Page images and extracted text:

= Beginning of Section =

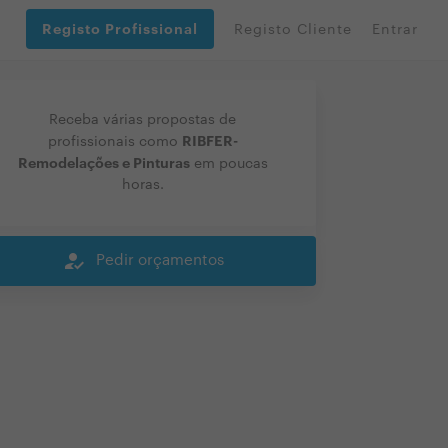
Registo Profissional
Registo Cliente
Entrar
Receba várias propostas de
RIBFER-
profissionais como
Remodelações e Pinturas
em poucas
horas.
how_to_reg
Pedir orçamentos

= End of Section =
= Beginning of Section =

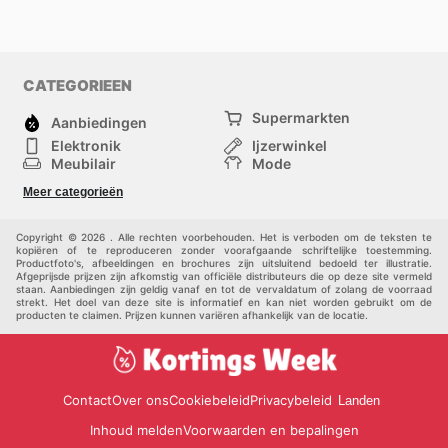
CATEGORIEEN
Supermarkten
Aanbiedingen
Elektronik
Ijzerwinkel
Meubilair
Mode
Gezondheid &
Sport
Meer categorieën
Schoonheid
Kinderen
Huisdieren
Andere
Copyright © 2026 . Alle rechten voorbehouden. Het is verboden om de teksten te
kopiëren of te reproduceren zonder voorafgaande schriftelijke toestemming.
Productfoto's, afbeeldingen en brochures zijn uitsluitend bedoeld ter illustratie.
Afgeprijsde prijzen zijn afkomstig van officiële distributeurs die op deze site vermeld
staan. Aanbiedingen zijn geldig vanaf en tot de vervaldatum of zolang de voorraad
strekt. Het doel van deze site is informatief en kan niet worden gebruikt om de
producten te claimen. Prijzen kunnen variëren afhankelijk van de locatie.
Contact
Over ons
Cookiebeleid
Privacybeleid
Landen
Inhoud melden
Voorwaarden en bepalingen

= End of Section =

## WORK REQUIRED
Would you print, exactly as written, every line above from the one holding "Registo Profissional" through the one holding "Pedir orçamentos", with both included and no other lines?

## RESPONSE AREA
Registo Profissional
Registo Cliente
Entrar
Receba várias propostas de
RIBFER-
profissionais como
Remodelações e Pinturas
em poucas
horas.
how_to_reg
Pedir orçamentos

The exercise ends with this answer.